- _Your assignment_:
Which of the lines below hold the word "sosiale"? Pull each of them out.

- _The data_:
▼
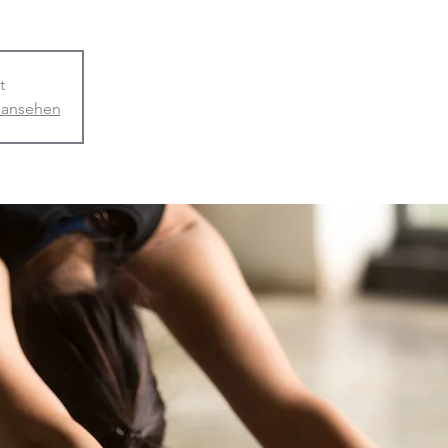
t
 ansehen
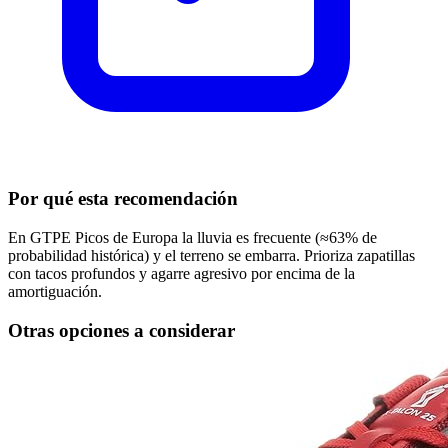
Por qué esta recomendación
En GTPE Picos de Europa la lluvia es frecuente (≈63% de
probabilidad histórica) y el terreno se embarra. Prioriza zapatillas
con tacos profundos y agarre agresivo por encima de la
amortiguación.
Otras opciones a considerar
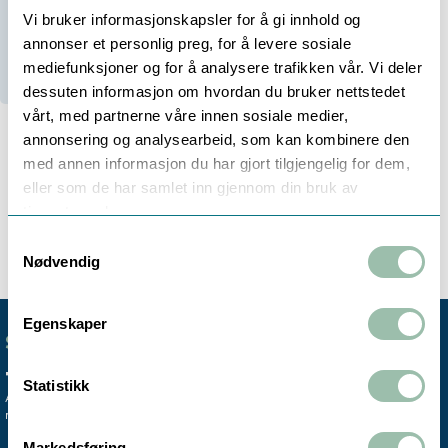
Vi bruker informasjonskapsler for å gi innhold og
annonser et personlig preg, for å levere sosiale
Ikke på lager (
20
dager)
mediefunksjoner og for å analysere trafikken vår. Vi deler
dessuten informasjon om hvordan du bruker nettstedet
vårt, med partnerne våre innen sosiale medier,
annonsering og analysearbeid, som kan kombinere den
med annen informasjon du har gjort tilgjengelig for dem,
eller som de har samlet inn gjennom din bruk av
Beskrivelse
tjenestene deres.
Samtykkevalg
Nødvendig
Egenskaper
SENTRALBORD
+47 72 59 61 00
Statistikk
Avdelingskontorene er koblet til vårt
mobile sentralbord.
Markedsføring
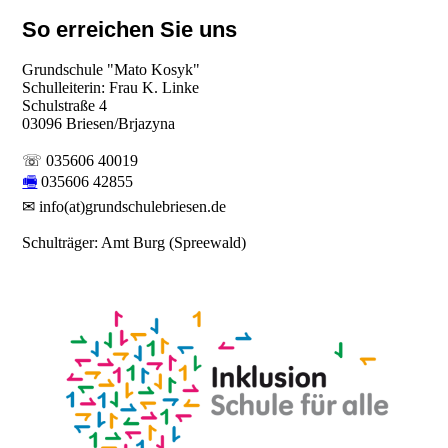
So erreichen Sie uns
Grundschule "Mato Kosyk"
Schulleiterin: Frau K. Linke
Schulstraße 4
03096 Briesen/Brjazyna
☏ 035606 40019
🖷
035606 42855
✉ info(at)grundschulebriesen.de
Schulträger: Amt Burg (Spreewald)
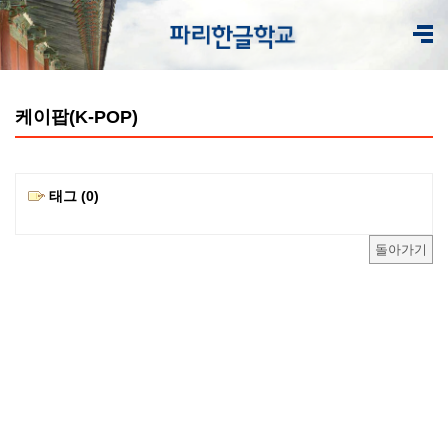
케이팝(K-POP)
태그 (0)
돌아가기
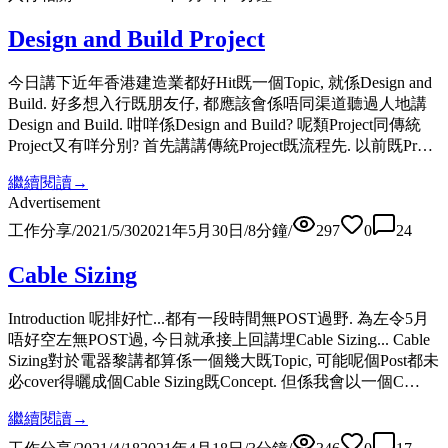
Design and Build Project
今日講下近年香港建造業都好Hit既一個Topic, 就係Design and
Build. 好多想入行既朋友仔, 都應該會係唔同渠道聽過人地講
Design and Build. 咁咩係Design and Build? 呢類Project同傳統
Project又有咩分別? 首先講講傳統Project既流程先. 以前既Pr…
繼續閱讀
→
Advertisement
工作分享
/
2021/5/30
2021年5月30日
/
8
分鐘
/
297
0
24
Cable Sizing
Introduction 呢排好忙...都有一段時間無POST過野. 為左令5月
唔好空左無POST過, 今日就承接上回講埋Cable Sizing... Cable
Sizing對於電器黎講都算係一個幾大既Topic, 可能呢個Post都未
必cover得曬成個Cable Sizing既Concept. 但係我會以一個C…
繼續閱讀
→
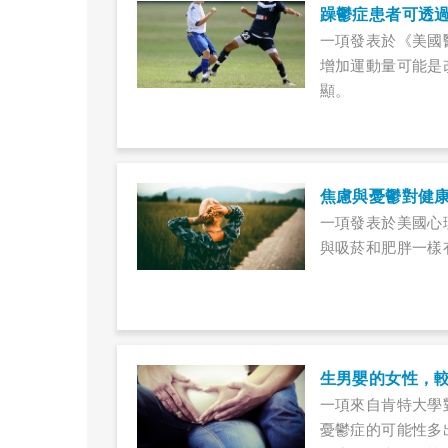
躁鬱症患者可透
一項發表於《美國醫學
增加運動量可能是
顯。
焦慮與憂鬱對健
一項發表於美國心
與吸菸和肥胖一樣
生男嬰的女性，
一項來自肯特大學
憂鬱症的可能性多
▲
- _Solution to this exercise_:
annonser et personlig preg, for å levere sosiale
vårt, med partnerne våre innen sosiale medier,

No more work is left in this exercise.